Eine Familie auf dem Weg zu einem kalifornischen Schönheitswettbewerb, auf dem die etwas dickliche und irgendwie vorschnell zur Sekräterin gealterte 7jährige Tochter antreten soll. Die dafür erforderlichen Tanz-Routinen hat sie mit ihrem radikal zotigen drogensüchtigen Opa einstudiert. Der unglaublich idiotisch aussehende Sohn weigert sich zu sprechen, seit er anfing Nietzsches "Also sprach Zarathustra" zu lesen. Der Vater ist eine traurige Gestalt und verkauft Motivationstrainings. Einzig normal scheint die Mutter zu sein. Eine katastrophale amerikanische Familie auf einem Roadtrip. So stereotyp und doch ganz schief. Und das ist das Geheimnis des Films: er stellt die Menschen nicht bloß, sondern macht sie durch ihre unglaublich komischen Macken und die witzigen Interaktionen sympatisch. Sehr schnell liebt man jede Figur. Der Vergleich zu den Simpsons drängt sich auf: Homer, Marge, Lisa, Bart und Grandpa on the road. Diese Folgen gab es, ja Lisa tritt sogar ebenfalls als Außenseiterin ohne Aussicht auf Erfolg bei einem Schönheitswettbewerb auf. Für das Kino ist dieses Genre jedoch völlig originär und irgendwie unentdeckt. Wahrer Humor mit einer Menge Tragik.

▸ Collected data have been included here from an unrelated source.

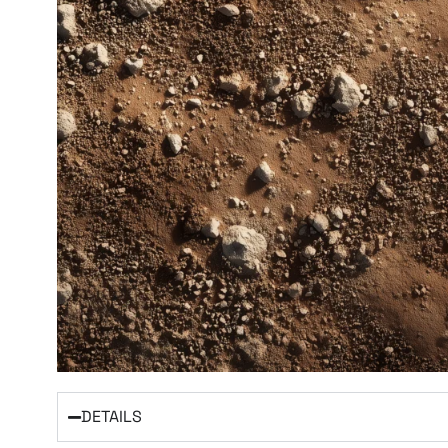
DETAILS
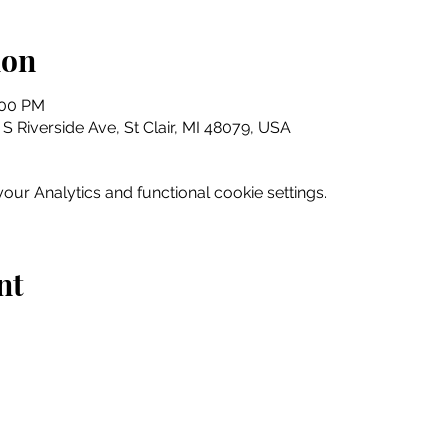
ion
:00 PM
5 S Riverside Ave, St Clair, MI 48079, USA
ur Analytics and functional cookie settings.
nt
Home
Explore
Drink & Dine
Shop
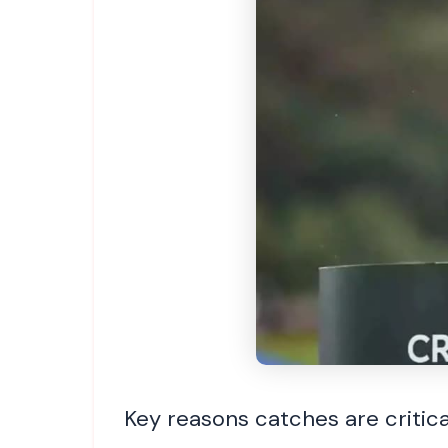
Key reasons catches are critic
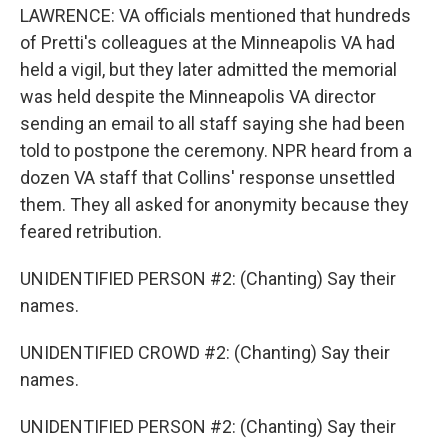
LAWRENCE: VA officials mentioned that hundreds
of Pretti's colleagues at the Minneapolis VA had
held a vigil, but they later admitted the memorial
was held despite the Minneapolis VA director
sending an email to all staff saying she had been
told to postpone the ceremony. NPR heard from a
dozen VA staff that Collins' response unsettled
them. They all asked for anonymity because they
feared retribution.
UNIDENTIFIED PERSON #2: (Chanting) Say their
names.
UNIDENTIFIED CROWD #2: (Chanting) Say their
names.
UNIDENTIFIED PERSON #2: (Chanting) Say their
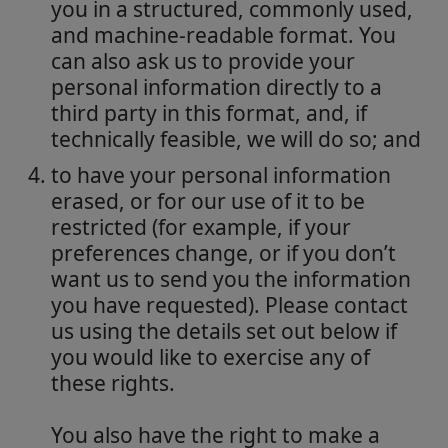
you in a structured, commonly used,
and machine-readable format. You
can also ask us to provide your
personal information directly to a
third party in this format, and, if
technically feasible, we will do so; and
to have your personal information
erased, or for our use of it to be
restricted (for example, if your
preferences change, or if you don’t
want us to send you the information
you have requested). Please contact
us using the details set out below if
you would like to exercise any of
these rights.
You also have the right to make a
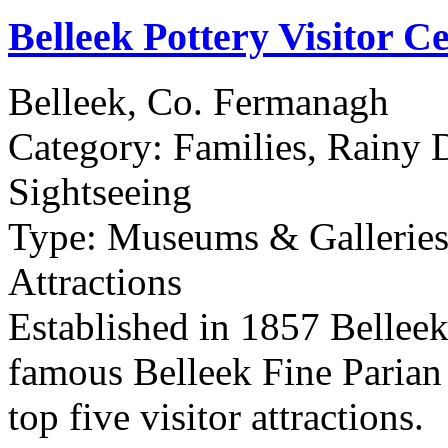
Belleek Pottery Visitor C
Belleek, Co. Fermanagh
Category:
Families, Rainy 
Sightseeing
Type:
Museums & Galleries,
Attractions
Established in 1857 Belleek
famous Belleek Fine Parian 
top five visitor attractions.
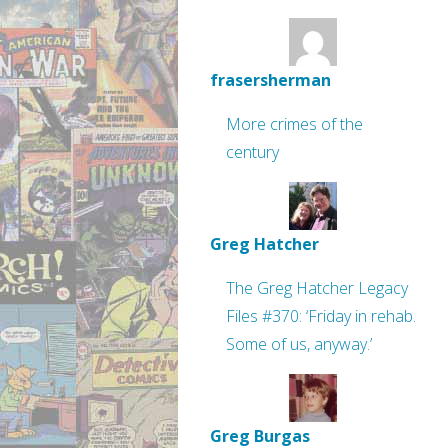
frasersherman
More crimes of the
century
Greg Hatcher
The Greg Hatcher Legacy
Files #370: ‘Friday in rehab.
Some of us, anyway.’
Greg Burgas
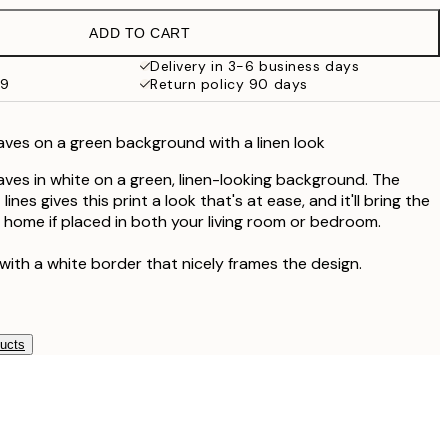
ADD TO CART
Delivery in 3-6 business days
59
Return policy 90 days
leaves on a green background with a linen look
leaves in white on a green, linen-looking background. The
nes gives this print a look that's at ease, and it'll bring the
r home if placed in both your living room or bedroom.
with a white border that nicely frames the design.
ducts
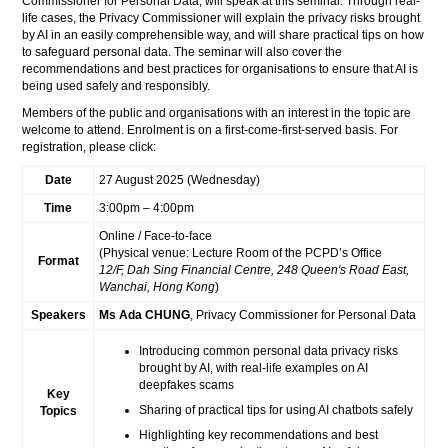
Commissioner for Personal Data, will speak at this seminar. Through real-
life cases, the Privacy Commissioner will explain the privacy risks brought
by AI in an easily comprehensible way, and will share practical tips on how
to safeguard personal data. The seminar will also cover the
recommendations and best practices for organisations to ensure that AI is
being used safely and responsibly.
Members of the public and organisations with an interest in the topic are
welcome to attend. Enrolment is on a first-come-first-served basis. For
registration, please click:
Date
27 August 2025 (Wednesday)
Time
3:00pm – 4:00pm
Online / Face-to-face
(Physical venue: Lecture Room of the PCPD’s Office
Format
12/F, Dah Sing Financial Centre, 248 Queen's Road East,
Wanchai, Hong Kong
)
Speakers
Ms Ada CHUNG
, Privacy Commissioner for Personal Data
Introducing common personal data privacy risks
brought by AI, with real-life examples on AI
deepfakes scams
Key
Sharing of practical tips for using AI chatbots safely
Topics
Highlighting key recommendations and best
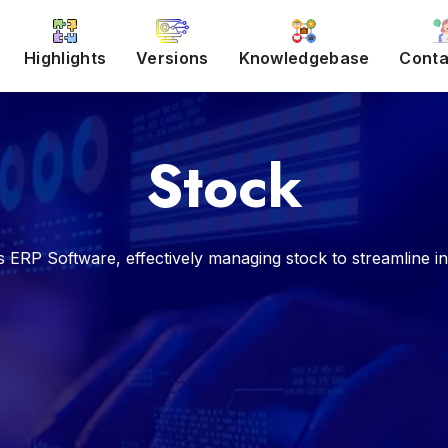
Highlights
Versions
Knowledgebase
Conta
Stock
P Software, effectively managing stock to streamline inve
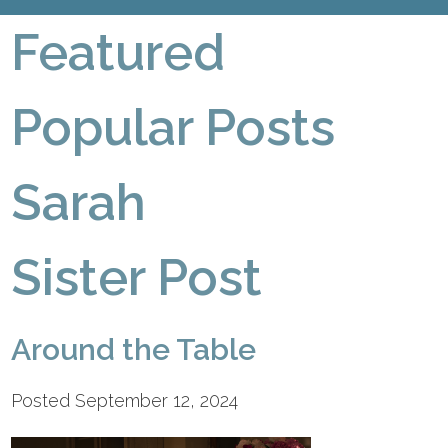
Featured
Popular Posts
Sarah
Sister Post
Around the Table
Posted September 12, 2024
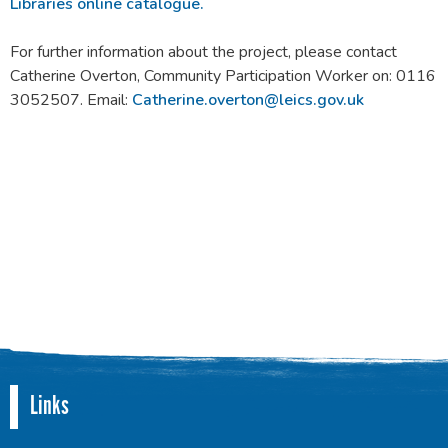
Libraries online catalogue.
For further information about the project, please contact
Catherine Overton, Community Participation Worker on: 0116
3052507. Email:
Catherine.overton@leics.gov.uk
Links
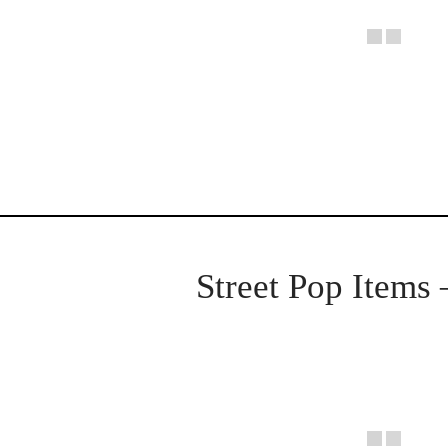
Street Pop Items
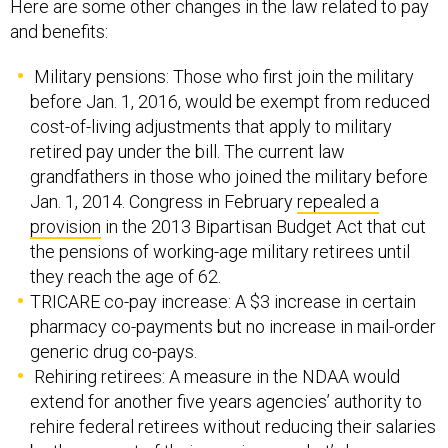
Here are some other changes in the law related to pay
and benefits:
Military pensions: Those who first join the military
before Jan. 1, 2016, would be exempt from reduced
cost-of-living adjustments that apply to military
retired pay under the bill. The current law
grandfathers in those who joined the military before
Jan. 1, 2014. Congress in February
repealed a
provision
in the 2013 Bipartisan Budget Act that cut
the pensions of working-age military retirees until
they reach the age of 62.
TRICARE co-pay increase: A $3 increase in certain
pharmacy co-payments but no increase in mail-order
generic drug co-pays.
Rehiring retirees: A measure in the NDAA would
extend for another five years agencies’ authority to
rehire federal retirees without reducing their salaries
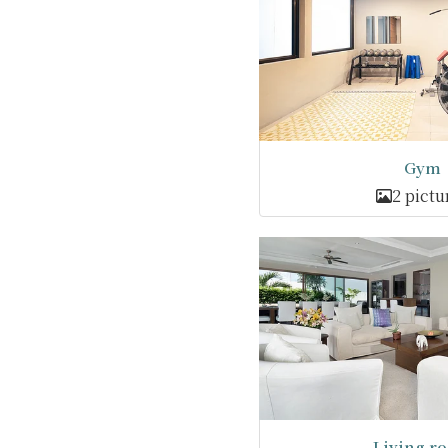
Gym
2 pictu
Living r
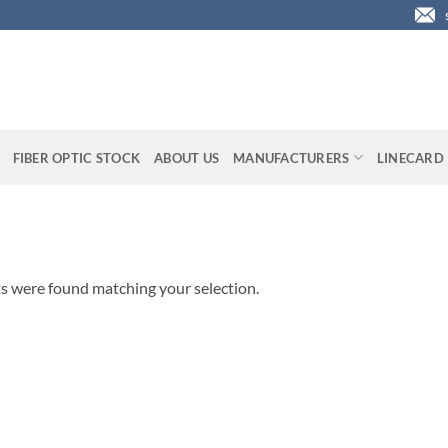
FIBER OPTIC STOCK
ABOUT US
MANUFACTURERS
LINECARD
s were found matching your selection.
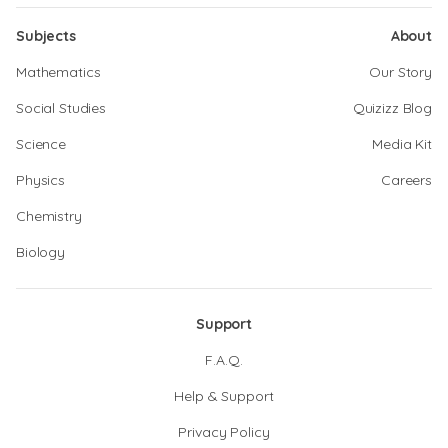
Subjects
About
Mathematics
Our Story
Social Studies
Quizizz Blog
Science
Media Kit
Physics
Careers
Chemistry
Biology
Support
F.A.Q.
Help & Support
Privacy Policy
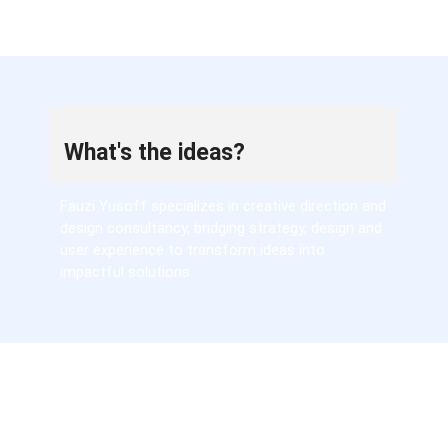
What's the ideas?
Fauzi Yusoff specializes in creative direction and
design consultancy, bridging strategy, design and
user experience to transform ideas into
impactful solutions.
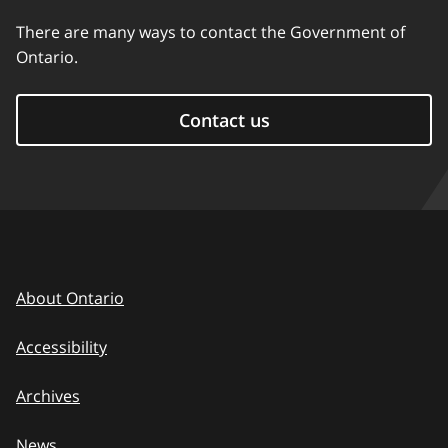
There are many ways to contact the Government of
Ontario.
Contact us
About Ontario
Accessibility
Archives
News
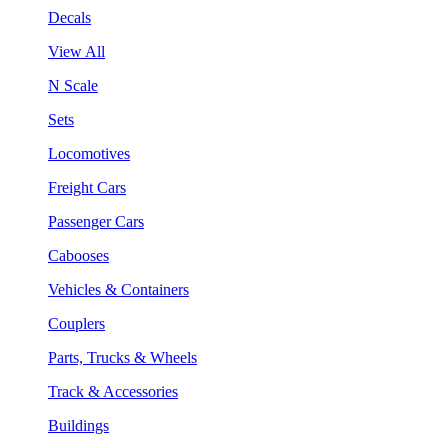
Decals
View All
N Scale
Sets
Locomotives
Freight Cars
Passenger Cars
Cabooses
Vehicles & Containers
Couplers
Parts, Trucks & Wheels
Track & Accessories
Buildings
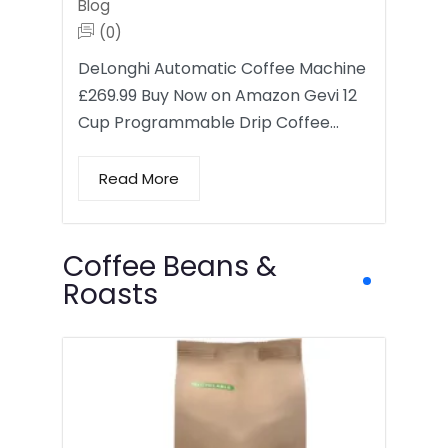
Blog
(0)
DeLonghi Automatic Coffee Machine
£269.99 Buy Now on Amazon Gevi 12
Cup Programmable Drip Coffee…
Read More
Coffee Beans &
Roasts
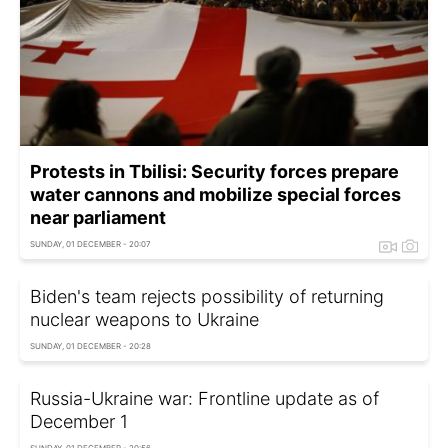
Protests in Tbilisi: Security forces prepare
water cannons and mobilize special forces
near parliament
SUNDAY, 01 DECEMBER - 20:07
Biden's team rejects possibility of returning
nuclear weapons to Ukraine
SUNDAY, 01 DECEMBER - 20:28
Russia-Ukraine war: Frontline update as of
December 1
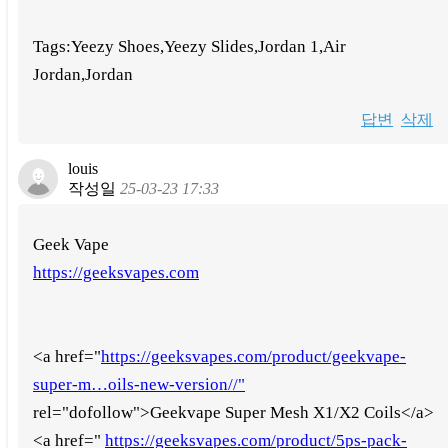
Tags:Yeezy Shoes,Yeezy Slides,Jordan 1,Air
Jordan,Jordan
답변
삭제
louis
작성일
25-03-23 17:33
Geek Vape
https://geeksvapes.com
<a href="
https://geeksvapes.com/product/geekvape-
super-m…oils-new-version//"
rel="dofollow">Geekvape Super Mesh X1/X2 Coils</a>
<a href="
https://geeksvapes.com/product/5ps-pack-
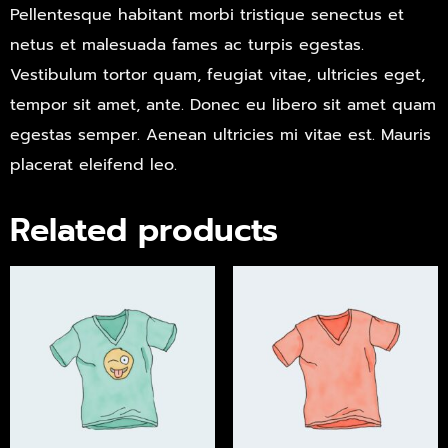
Pellentesque habitant morbi tristique senectus et
netus et malesuada fames ac turpis egestas.
Vestibulum tortor quam, feugiat vitae, ultricies eget,
tempor sit amet, ante. Donec eu libero sit amet quam
egestas semper. Aenean ultricies mi vitae est. Mauris
placerat eleifend leo.
Related products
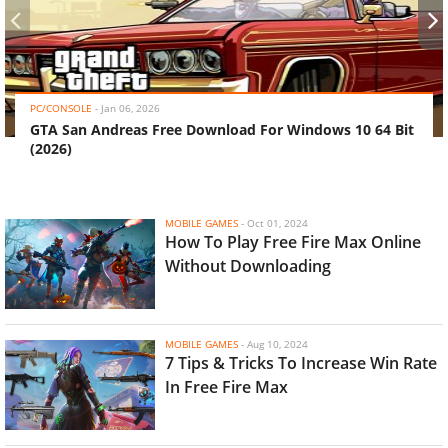
‹
›
PC/CONSOLE
-
Jan 06, 2026
GTA San Andreas Free Download For Windows 10 64 Bit
(2026)
MOBILE GAMES
-
Oct 01, 2024
How To Play Free Fire Max Online
Without Downloading
MOBILE GAMES
-
Aug 10, 2024
7 Tips & Tricks To Increase Win Rate
In Free Fire Max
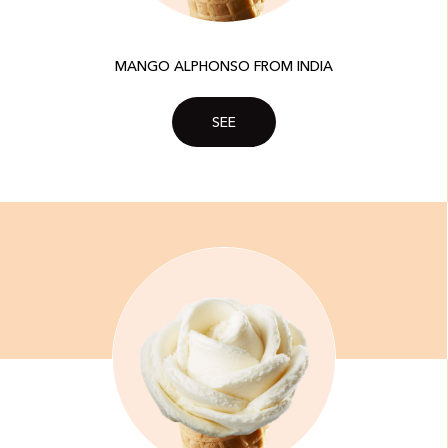
MANGO ALPHONSO FROM INDIA
SEE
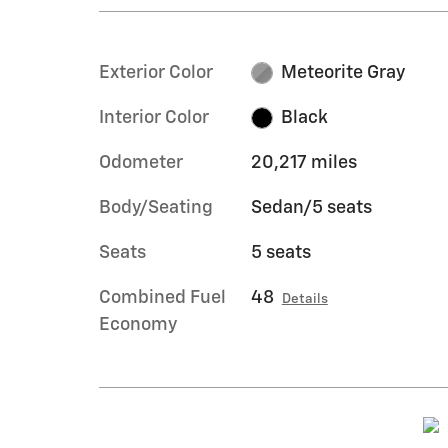
Exterior Color
Meteorite Gray
Interior Color
Black
Odometer
20,217 miles
Body/Seating
Sedan/5 seats
Seats
5 seats
Combined Fuel
48
Details
Economy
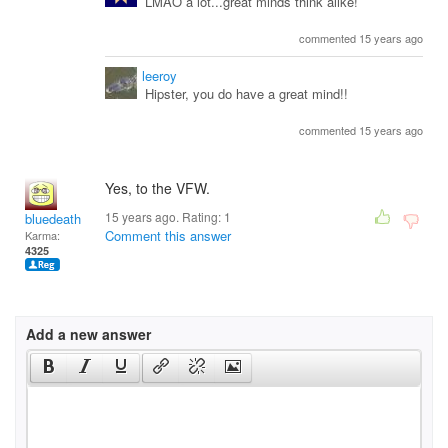
LMAO a lot...great minds think alike!
commented 15 years ago
leeroy
Hipster, you do have a great mind!!
commented 15 years ago
Yes, to the VFW.
15 years ago. Rating:
1
bluedeath
Comment this answer
Karma:
4325
Add a new answer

Sichrlich einer der besten Filme 2006.

Sonntag, Oktober 08, 2006

Volver (Pedro Almodóvar) und The Departed (Martin Scorsese, William Monahan u.a.)

Diese zwei Filme habe ich mit einigem zeitlichen Abstand gesehen und ich nenne sie hier zusammen, weil sie von zwei unterschielichen Welten sind, aber uns daselbe zeigen: Die Männer ruinieren diese Welt und die Frauen tun nichts dagegen. Es ist herrlich zu sehen, wie Volver ohne Männer auskommt, bzw. wie das Leben erst möglich wird, als der einzige Mann - ein vergewaltigender, pädophiler Nichtsnutz - verscharrt wurde. Töchter, Mütter und Großmütter um Penélope Cruz schmeißen den Laden, lieben sich, haben Spaß und füllen das Leben mit Sinn. Wenn man das sieht und sich dabei überlegt, wie zur Zeit diese Welt von Männern, mehr Affen als Menschen, beherrscht wird, kann man sich nur wünschen, dass dieses amüsante und liebenswürdige Konzept, dass uns Almodóvar auf der Leinwand zeigt, Wirklichkeit würde. Es kommt noch ein Mann von einer Filmcrew vor, der mit der Protagonistin anfängt anzubandeln. Er schien nett und intelligent zu sein und eine Liebsegeschichte bahnte sich an. Als Almodóvar das merkte und vielleicht mitbekam, dass eine heterosexuelle Liebesgeschichte das ganze Konzept zerstören würde, ließ er diese Figur einfach aus dem Film fallen - der Mann kommt einfach nicht mehr vor. Schade, hier hätte es nun interessant werden können, wie der Mann in diese weibliche Welt der Liebe und Fürsorglichkeit eingebunden werden kann.

Die Antithese mit deren Hilfe es dann zur oben schon vorweggenommenen Synthese kommt, ist Scorseses The Departed. Die Schauspielerliste: Leonardo DiCaprio, Matt Damon, Jack Nicholson, Mark Wahlberg, Anthony Anderson, Alec Baldwin - um nur die bekanntesten zu nennen. Zwei Frauen spielen im Film mit: die Geliebte des Mafiabosses - ein bloßes Ornament mit Öffnungen - und eine hilflose Polizei-Psychologin, die gewissermaßen als Verkehrsmasse und Erpressungspotential herhält, weil sie gleichzeitig mit dem Bösen (Matt Damon) und dem Guten (Leonardo DiCaprio)schläft und nicht durchsieht. Wenn Volver uns eine Utopie zeigt, dann ist The Departed eine zugespitzte Abbildung der Wirklichkeit. Männer töten reihenweise, schlagen sich, ficken, fressen und reden ausschließlich in Fäkalsprache. Eine gewalttätige Welt, die durch Betrug, Unwissenheit und Machtspiele vor die Hunde geht. Ein komischer Film: faszinierend gewalttätig, ohne Scham oder Gnade, ganz geradeaus und ohne versteckte Bedeutungen. Am Ende sind sie alle tot und nur um den Guten und seinen Verbündeten ist es schade. Einen Rächer gibt es dann auch noch, der überlebt. DiCaprio spielt super, hat es mit dem Character des Guten aber auch leichter als Damon. Was denkt sich dieser Scorsese? Zu Recht, könnte man sagen, ist das amerikanische Kino auf Waffen und Totschießen fixiert. Das Problem dabei dürfte sein, dass es schon lange nicht mehr schockiert, vielleicht sogar cool ist, wie bei Tarantino. Die Moral ist verduftet und das ist einem aufgeklärten Publikum ja auch zuzumuten. Einem aufgeklärten Publikum.